Hal ini karena AKRA merupakan emiten distribusi minyak refined sehingga tidak terlalu berdampak pada harga minyak Brent dan WTI. Sedangkan PGAS disebabkan adanya penentuan harga jual (pricing) yang teregulasi, maka harus memperhatikan regulasi pemerintah.
Farras melihat, AKRA akan membukukan pendapatan yang meningkat signifikan dari segmen kawasan Java Integrated Industrial and Ports Estate (JIIPE), meskipun memang distribusi minyak akan tetap menjadi porsi yang dominan pada pendapatan AKRA.
Samuel Sekuritas memproyeksi pendapatan AKRA bisa bertumbuh menjadi Rp 26 triliun dengan laba bersih sebesar Rp 1.1 triliun. Namun, terdapat sentimen negatif bagi AKRA yang perlu diperhatikan, diantaranya yakni dari segi volume distribusi bahan bakar minyak serta realisasi penjualan lahan JIIPE.
Sementara untuk PGAS, emiten pelat merah ini dinilai akan terdampak oleh Keputusan Menteri no.134K/2021 yang akan meningkatkan distribusi gas PGAS menjadi sekitar 992 BBTUD, tetapi dengan distribution fee yang lebih tertekan di sekitar US$ 1,7 sampai US$ 2,0 per MMBTU.
Keputusan menteri ini dinilai Farras tetap positif. “Ditambah dengan PGAS yang akan masuk ke bisnis liquified natural gas (LNG) dan petrokimia yang akan semakin mendorong profitabilitas,” terang Farras kepada Kontan.co.id, Jumat (25/2). Hanya saja, investor perlu memperhatikan aspek regulasi pemerintah, dan kinerja dari Saka Energy yang saat ini masih menjadi cost center bagi PGAS.

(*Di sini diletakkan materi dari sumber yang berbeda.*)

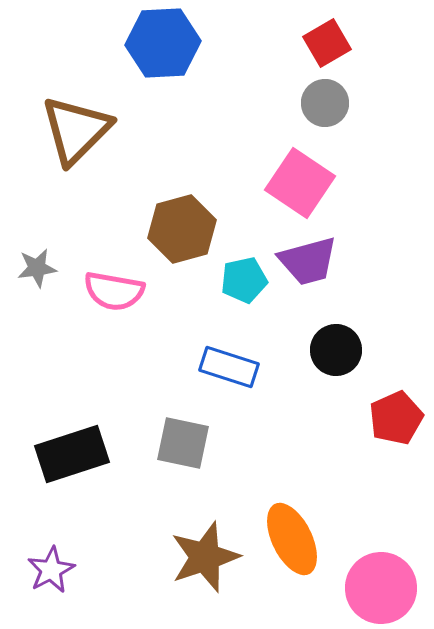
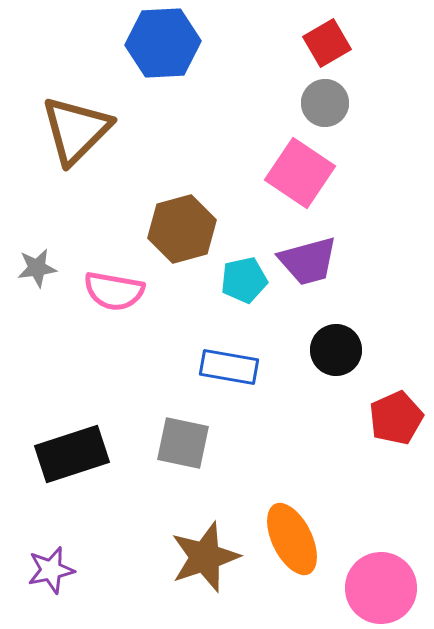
pink square: moved 10 px up
blue rectangle: rotated 8 degrees counterclockwise
purple star: rotated 15 degrees clockwise
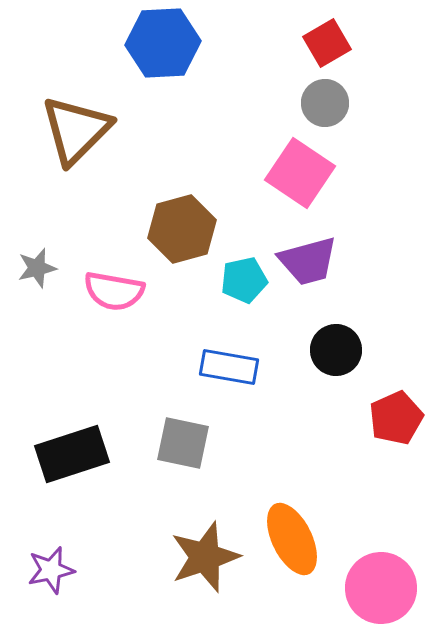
gray star: rotated 6 degrees counterclockwise
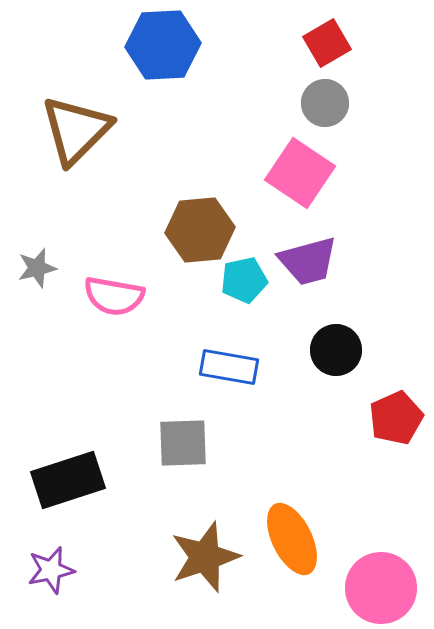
blue hexagon: moved 2 px down
brown hexagon: moved 18 px right, 1 px down; rotated 10 degrees clockwise
pink semicircle: moved 5 px down
gray square: rotated 14 degrees counterclockwise
black rectangle: moved 4 px left, 26 px down
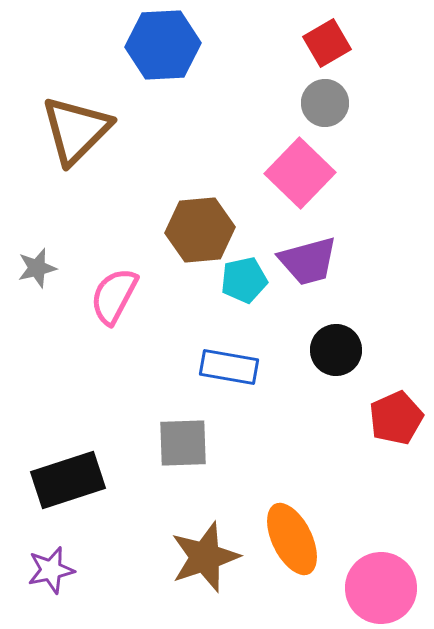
pink square: rotated 10 degrees clockwise
pink semicircle: rotated 108 degrees clockwise
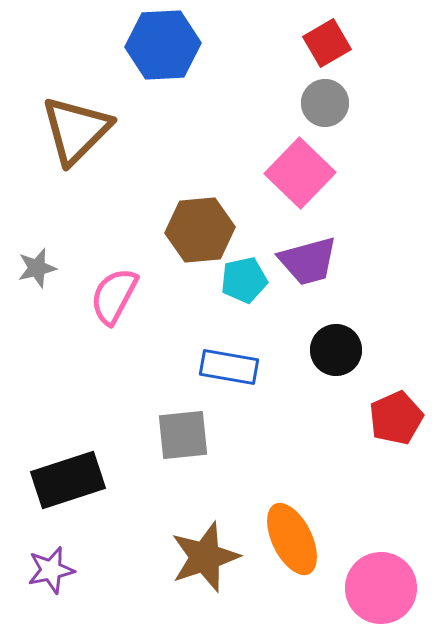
gray square: moved 8 px up; rotated 4 degrees counterclockwise
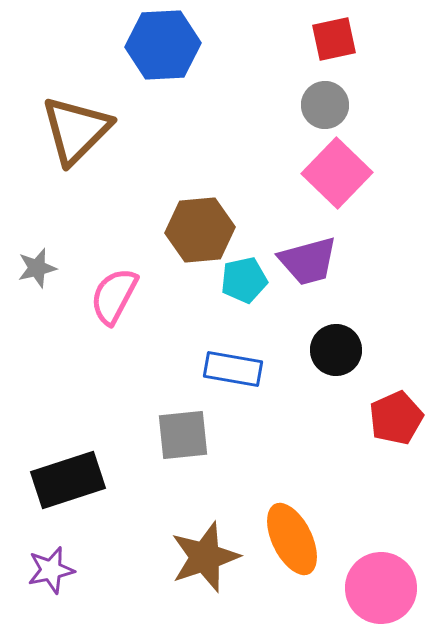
red square: moved 7 px right, 4 px up; rotated 18 degrees clockwise
gray circle: moved 2 px down
pink square: moved 37 px right
blue rectangle: moved 4 px right, 2 px down
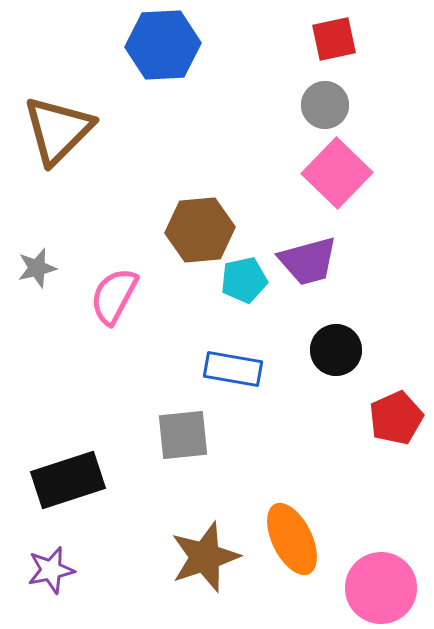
brown triangle: moved 18 px left
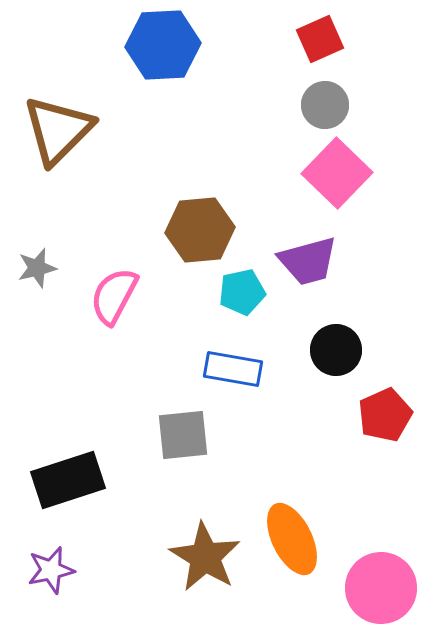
red square: moved 14 px left; rotated 12 degrees counterclockwise
cyan pentagon: moved 2 px left, 12 px down
red pentagon: moved 11 px left, 3 px up
brown star: rotated 22 degrees counterclockwise
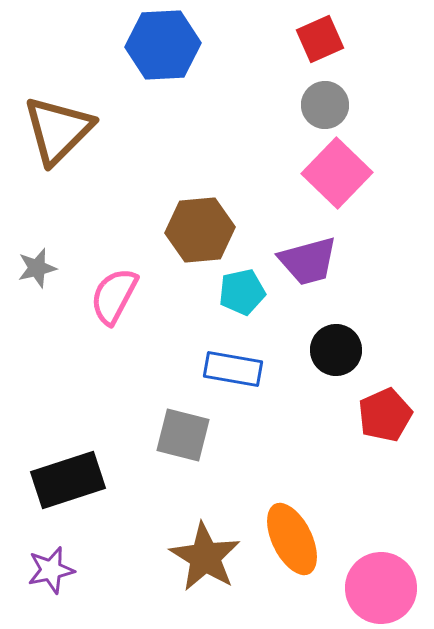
gray square: rotated 20 degrees clockwise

Samuel Sekuritas merekomendasikan saham AKRA di harga Rp 990 per saham dan saham PGAS di target harga Rp 1.800 per saham.
Sementara Timothy menilai, kinerja PT Medco Energi Internasional Tbk (MEDC) seharusnya bisa terbantu dengan momentum kenaikan harga minyak saat ini. Sebab, MEDC juga memiliki segmen penjualan minyak, walaupun memang mayoritas masih berupa penjualan gas.
MEDC diketahui telah menandatangani perjanjian untuk mengakuisisi 100% saham dari Conoco Phillips (CPHL) yang memiliki wilayah kerja Blok Corridor senilai US$ 1,4 miliar, yang akan didanai melalui kas internal dari penerbitan obligasi sebanyak US$ 400 juta, pinjaman amortisasi US$ 450 juta, serta kas senilai US$ 505 juta.
Timothy menyebut, akuisisi Blok Corridor sejalan dengan visi MEDC untuk mengurangi intensitas emisi dan mencapai net zero emission di tahun 2050. Pengeboran gas alam dinilai memiliki nilai karbon yang lebih rendah. Hal ini juga akan menjadi diversifikasi pendapatan MEDC.
Lini bisnis gas alam dapat menjadi sumber pendapatan tetap, dimana harga jual gas relatif lebih stabil, seiring dengan kontrak jangka panjang yang telah disepakati dengan pelanggan.
Panin Sekuritas merekomendasikan beli saham MEDC dengan menaikkan target harga menjadi Rp 800 dari sebelumnya di harga Rp 560. Outlook positif saham MEDC didorong oleh sejumlah faktor.
Pertama, bisnis yang terdiversifikasi oleh segmen kelistrikan dan juga tambang mineral. Kedua, meningkatnya target produksi migas menjadi 155 MBOEPD tahun ini seiring dengan akuisisi blok koridor dari CPHL.
Nantinya, produksi gas MEDC semakin mendominasi menjadi 78% dari total produksi, dimana pada 2021 produksi gas sebesar 62%. Ketiga, posisi neraca MEDC yang membaik dengan menurunnya net gearing di level 1,7 kali pada sembilan bulan pertama 2021.